■ **Exercise brief**:
Below are entries. Copy exactly the lines running from the line that holds "Rozdział 2. Źródła przychod" to the line that holds "stosuje metodę kasową ro", with both ends included.

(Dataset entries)
Start of Block

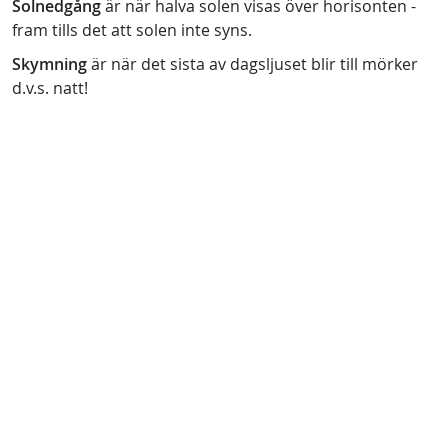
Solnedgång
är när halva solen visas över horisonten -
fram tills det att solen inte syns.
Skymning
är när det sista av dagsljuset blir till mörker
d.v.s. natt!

End of Block
Start of Block

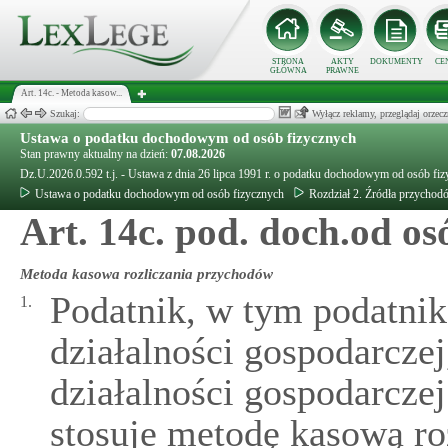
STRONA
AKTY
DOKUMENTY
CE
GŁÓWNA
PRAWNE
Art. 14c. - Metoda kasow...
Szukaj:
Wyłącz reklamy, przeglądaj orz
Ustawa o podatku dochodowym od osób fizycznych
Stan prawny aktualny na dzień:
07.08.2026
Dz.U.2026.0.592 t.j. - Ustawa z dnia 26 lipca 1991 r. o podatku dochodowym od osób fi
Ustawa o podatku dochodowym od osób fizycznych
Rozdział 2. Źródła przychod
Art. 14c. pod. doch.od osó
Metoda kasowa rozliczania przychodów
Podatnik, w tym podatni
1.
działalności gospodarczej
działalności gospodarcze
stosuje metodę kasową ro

End of Block
Start of Block

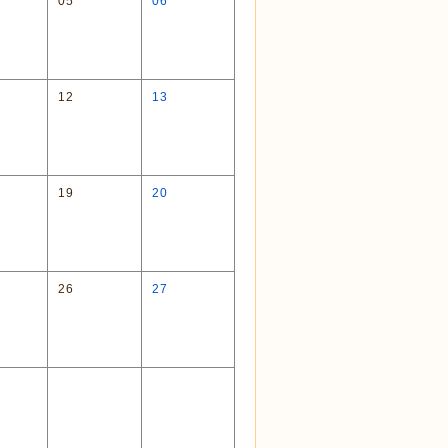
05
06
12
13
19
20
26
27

End of Block

■ **Exercise solution**:
Rozdział 2. Źródła przychod
Art. 14c. pod. doch.od osó
Metoda kasowa rozliczania przychodów
Podatnik, w tym podatni
1.
działalności gospodarczej
działalności gospodarcze
stosuje metodę kasową ro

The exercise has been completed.